While Chesapeake Energy has been in the midst of trying to resolve its growing financial problems and speculation mounts whether it will file bankruptcy, the subject has the attention of Williams Cos. which released its earnings report in recent days. Alan S. Armstrong, President and Chief Executive Officer at Williams even spoke of his firm’s relationship with Chesapeake and how Chesapeake could enter Chapter 11 bankruptcy.

“We certainly had a lot of questions about Chesapeake and our relationship and a lot of focus by investors on the credit risk related to Chesapeake,” said Armstrong in the recent conference call following release of the company’s quarter and early earnings. “So, first, I note that we have a very strong relationship with Chesapeake. We appreciate them as a great operator in the nation’s very best shale resources.”

He said he and other Williams leaders are constantly impressed with the way the Chesapeake team continued to be able to lower their cost and work out creative solutions.

“They are paying their bills in a timely manner as usual and including, we just recently got paid for the minimum volume commitment related to the Haynesville,” continued Armstrong. “Nevertheless, though, we are mindful of the credit risk that these continued low prices pose for many producers, including Chesapeake.”

Armstrong made it clear his company is following the bankruptcies of other companies and the possibility that Chesapeake could end up there too.

“Regardless, even if the court were to rule we don’t have such legal rights, our gathering lines are physically connected to Chesapeake’s wellheads and pads and we provide a very critical service, conditioning and connecting Chesapeake’s production to points where they can then choose the markets for the long-haul transportation alternatives. In exchange for the dedication of production, we invested capital to build gathering lines that are uniquely positioned to serve Chesapeake’s well.”
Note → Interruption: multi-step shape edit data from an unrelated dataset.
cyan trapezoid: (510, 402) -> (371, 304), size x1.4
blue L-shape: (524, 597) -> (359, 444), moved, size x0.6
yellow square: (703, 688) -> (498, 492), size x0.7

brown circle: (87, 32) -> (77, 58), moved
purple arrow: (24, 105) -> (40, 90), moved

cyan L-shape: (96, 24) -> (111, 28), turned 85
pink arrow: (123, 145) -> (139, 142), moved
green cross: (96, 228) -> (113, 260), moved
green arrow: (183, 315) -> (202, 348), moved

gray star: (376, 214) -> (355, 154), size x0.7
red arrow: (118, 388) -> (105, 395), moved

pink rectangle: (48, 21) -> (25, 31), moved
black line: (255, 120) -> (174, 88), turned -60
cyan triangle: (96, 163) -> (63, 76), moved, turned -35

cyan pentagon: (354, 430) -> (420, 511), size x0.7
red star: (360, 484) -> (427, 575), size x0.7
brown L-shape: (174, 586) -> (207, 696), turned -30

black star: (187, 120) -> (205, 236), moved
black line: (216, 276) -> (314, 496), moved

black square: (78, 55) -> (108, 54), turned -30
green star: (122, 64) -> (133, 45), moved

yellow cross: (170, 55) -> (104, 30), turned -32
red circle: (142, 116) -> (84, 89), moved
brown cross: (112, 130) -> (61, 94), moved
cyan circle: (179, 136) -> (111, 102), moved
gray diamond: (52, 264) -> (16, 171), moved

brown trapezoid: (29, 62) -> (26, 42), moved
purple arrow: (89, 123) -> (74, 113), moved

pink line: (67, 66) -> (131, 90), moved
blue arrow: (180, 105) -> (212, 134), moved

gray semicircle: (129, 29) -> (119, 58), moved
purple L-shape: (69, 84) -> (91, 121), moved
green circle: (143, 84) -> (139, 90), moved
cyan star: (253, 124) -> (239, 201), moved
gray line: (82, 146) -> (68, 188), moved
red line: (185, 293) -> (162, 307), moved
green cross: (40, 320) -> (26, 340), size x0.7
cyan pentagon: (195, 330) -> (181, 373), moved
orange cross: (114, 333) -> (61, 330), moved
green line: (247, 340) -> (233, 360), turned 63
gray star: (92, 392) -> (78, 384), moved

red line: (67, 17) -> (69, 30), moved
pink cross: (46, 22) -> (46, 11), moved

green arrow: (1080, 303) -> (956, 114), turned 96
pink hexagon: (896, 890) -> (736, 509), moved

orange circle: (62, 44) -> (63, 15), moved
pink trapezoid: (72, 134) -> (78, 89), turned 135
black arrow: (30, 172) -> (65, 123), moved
As he explained, many of the Williams Cos. systems and gathering lines were built out specifically for the needs of Chesapeake and they exist on populated places such as beneath the city of Fort Worth, Texas. So if Chesapeake filed for reorganization, it would have to continue using those Williams Cos. lines in order to produce gas and make payments to creditors.

“We believe that we understand much better than anyone the real value of our assets if it ever came to a bankruptcy process,” said Armstrong, referring to a possible Chesapeake bankruptcy. “Let me be very clear on this matter, we have great confidence in Chesapeake in their assets and more importantly in their tremendous operating capabilities and management team.’

He said Chesapeake has continued to do all the right things in very difficult circumstances, “and we look forward to helping them be very successful for years and years to come and we have great confidence in their ability to do that.”